小説感想 山沢晴雄「離れた家」



離れた家―山沢晴雄傑作集 (日下三蔵セレクション)

離れた家―山沢晴雄傑作集 (日下三蔵セレクション)


「本格の鬼」山沢晴雄の傑作、初の単行本化!「砧最初の事件」「銀知恵の輪」「金知恵の輪」「扉」「神技」「離れた家」など、凝りに凝った謎解き短篇から、メタミステリ、幻想奇譚まで、選び抜いた名品を一挙収録。



むぅ。本格としての純度も高く、また似たような作風である天城一氏よりも読みやすい(文章に味がある、とでも言えばいいのかな)んですけど・・・。んー、何て言えばいいのかな。あまりにも内容に無駄が無さ過ぎるので無味乾燥としているっつーか、すげー乾いた感じがしたんだよなぁ。遊びの要素がないっつーか、ええと、もう、ああもう自分の語彙のなさが憎らしい!伝われこのニュアンス!
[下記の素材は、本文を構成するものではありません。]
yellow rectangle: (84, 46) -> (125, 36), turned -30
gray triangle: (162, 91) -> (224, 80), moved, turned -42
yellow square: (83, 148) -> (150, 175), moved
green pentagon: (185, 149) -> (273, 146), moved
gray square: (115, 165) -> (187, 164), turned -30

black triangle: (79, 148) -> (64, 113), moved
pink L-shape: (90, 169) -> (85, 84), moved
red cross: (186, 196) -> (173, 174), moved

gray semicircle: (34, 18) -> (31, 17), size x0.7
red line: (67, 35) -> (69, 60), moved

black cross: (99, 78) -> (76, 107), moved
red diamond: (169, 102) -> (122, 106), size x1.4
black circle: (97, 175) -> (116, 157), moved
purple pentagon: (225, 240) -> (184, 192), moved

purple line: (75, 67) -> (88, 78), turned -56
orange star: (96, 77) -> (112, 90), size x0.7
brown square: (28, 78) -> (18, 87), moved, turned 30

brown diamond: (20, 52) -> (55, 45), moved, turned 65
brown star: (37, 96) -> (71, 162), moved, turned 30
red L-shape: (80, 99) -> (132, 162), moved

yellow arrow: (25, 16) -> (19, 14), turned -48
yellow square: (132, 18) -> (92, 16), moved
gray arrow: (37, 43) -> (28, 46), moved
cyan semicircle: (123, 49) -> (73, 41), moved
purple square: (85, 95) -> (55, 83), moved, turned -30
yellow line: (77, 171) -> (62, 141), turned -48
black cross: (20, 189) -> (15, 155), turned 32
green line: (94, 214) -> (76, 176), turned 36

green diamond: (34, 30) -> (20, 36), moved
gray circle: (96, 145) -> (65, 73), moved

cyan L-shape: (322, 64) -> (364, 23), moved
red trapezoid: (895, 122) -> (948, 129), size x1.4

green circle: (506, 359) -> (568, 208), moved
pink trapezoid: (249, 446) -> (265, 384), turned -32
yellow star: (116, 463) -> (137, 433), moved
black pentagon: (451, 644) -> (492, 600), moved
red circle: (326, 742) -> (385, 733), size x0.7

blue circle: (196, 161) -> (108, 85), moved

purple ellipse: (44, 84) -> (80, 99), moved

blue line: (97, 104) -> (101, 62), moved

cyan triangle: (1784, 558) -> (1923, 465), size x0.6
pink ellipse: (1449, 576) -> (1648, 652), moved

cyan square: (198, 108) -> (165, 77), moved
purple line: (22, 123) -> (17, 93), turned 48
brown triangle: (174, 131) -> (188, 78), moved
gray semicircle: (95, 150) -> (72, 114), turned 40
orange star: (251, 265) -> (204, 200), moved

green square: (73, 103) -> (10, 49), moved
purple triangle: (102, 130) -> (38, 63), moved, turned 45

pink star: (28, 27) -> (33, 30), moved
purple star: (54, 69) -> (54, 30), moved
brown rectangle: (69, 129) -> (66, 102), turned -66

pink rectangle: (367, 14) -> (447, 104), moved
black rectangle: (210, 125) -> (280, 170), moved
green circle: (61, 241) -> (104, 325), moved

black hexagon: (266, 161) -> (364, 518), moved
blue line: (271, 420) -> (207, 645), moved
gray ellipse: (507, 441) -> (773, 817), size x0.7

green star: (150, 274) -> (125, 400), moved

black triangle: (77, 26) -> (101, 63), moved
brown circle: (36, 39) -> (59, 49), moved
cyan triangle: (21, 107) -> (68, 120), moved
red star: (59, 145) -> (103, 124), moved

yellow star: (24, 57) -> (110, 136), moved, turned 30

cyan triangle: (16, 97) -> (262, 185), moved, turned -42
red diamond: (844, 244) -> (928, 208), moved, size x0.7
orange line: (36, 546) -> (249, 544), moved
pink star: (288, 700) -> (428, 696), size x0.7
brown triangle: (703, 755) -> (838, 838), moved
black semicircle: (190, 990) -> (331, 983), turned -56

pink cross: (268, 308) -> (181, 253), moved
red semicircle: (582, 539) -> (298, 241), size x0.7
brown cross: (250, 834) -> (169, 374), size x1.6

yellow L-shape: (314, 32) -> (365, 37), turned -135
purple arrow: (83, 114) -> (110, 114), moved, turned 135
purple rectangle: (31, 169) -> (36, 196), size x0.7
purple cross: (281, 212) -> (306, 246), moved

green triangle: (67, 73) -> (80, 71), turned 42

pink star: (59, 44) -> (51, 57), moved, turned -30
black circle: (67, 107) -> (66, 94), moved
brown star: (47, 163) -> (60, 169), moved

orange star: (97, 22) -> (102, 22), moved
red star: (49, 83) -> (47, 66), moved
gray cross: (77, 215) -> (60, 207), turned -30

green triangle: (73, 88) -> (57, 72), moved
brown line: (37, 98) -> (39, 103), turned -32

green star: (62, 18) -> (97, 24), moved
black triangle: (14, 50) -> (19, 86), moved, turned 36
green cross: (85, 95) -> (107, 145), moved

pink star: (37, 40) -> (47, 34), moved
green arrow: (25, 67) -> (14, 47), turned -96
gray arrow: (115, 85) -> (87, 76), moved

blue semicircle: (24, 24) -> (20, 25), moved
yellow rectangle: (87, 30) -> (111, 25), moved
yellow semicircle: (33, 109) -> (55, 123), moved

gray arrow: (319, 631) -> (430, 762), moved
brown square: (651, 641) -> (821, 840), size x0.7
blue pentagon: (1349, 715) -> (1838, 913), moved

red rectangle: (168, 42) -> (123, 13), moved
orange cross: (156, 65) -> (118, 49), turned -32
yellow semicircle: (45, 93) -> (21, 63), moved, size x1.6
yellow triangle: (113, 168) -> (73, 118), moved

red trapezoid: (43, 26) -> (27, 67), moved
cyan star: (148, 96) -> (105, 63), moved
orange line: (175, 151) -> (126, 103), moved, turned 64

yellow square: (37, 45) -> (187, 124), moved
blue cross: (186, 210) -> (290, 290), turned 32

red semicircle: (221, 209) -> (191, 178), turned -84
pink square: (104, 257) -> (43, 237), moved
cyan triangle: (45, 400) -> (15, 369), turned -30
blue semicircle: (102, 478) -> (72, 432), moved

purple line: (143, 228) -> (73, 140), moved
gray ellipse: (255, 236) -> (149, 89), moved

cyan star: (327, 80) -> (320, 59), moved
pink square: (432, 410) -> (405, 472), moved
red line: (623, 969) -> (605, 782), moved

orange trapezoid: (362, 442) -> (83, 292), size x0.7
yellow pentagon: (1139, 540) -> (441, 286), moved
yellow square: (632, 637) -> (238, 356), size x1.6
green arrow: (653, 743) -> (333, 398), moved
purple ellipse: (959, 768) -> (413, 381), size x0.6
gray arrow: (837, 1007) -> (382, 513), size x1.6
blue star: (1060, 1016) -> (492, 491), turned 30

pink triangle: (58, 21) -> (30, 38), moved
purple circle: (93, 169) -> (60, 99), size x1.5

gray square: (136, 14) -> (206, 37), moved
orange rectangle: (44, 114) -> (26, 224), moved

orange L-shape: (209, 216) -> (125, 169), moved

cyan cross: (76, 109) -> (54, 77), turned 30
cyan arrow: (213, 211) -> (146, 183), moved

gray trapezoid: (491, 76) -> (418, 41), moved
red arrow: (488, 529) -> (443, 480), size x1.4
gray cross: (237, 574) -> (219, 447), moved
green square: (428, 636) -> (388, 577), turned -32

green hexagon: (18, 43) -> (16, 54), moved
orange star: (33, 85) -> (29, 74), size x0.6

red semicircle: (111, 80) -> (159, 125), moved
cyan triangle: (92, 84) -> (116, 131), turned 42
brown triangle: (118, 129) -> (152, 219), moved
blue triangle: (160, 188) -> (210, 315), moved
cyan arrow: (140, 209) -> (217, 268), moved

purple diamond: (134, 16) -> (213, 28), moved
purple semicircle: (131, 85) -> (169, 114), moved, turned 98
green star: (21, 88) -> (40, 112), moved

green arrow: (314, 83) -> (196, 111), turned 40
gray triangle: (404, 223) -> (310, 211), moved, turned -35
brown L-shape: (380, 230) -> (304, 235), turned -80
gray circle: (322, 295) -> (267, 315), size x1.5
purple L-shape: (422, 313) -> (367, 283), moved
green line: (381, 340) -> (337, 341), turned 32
短編は割と何ともなかったんですよ。ガチ本格の内容やら、幻想風味の内容やら、先行するテキストを解読するメタテキスト的内容のものやら、結構楽しく読めたし。中編の「離れた家」で前述したよーな「乾いた」よーな感じを酷く受けたんだよなぁ。凄みは感じるんだけど、何だかイマイチ世界に入りきれなかったのか結末に至っても「ふーん、で?」的な。(でもこれは積極的に読み解こうとしなかったワシが悪いだけだと思う)


前に読んだ天城一氏の長短編ではあんまこんな印象を受けなかったんだけどなぁ、一体何が違うんだろ?まぁ優れた本格ミステリだとは思うので本格ミステリ好きならば読まれて損はないかと。他の人はどんな感想なんだろ?チェックしてみますかにゃ。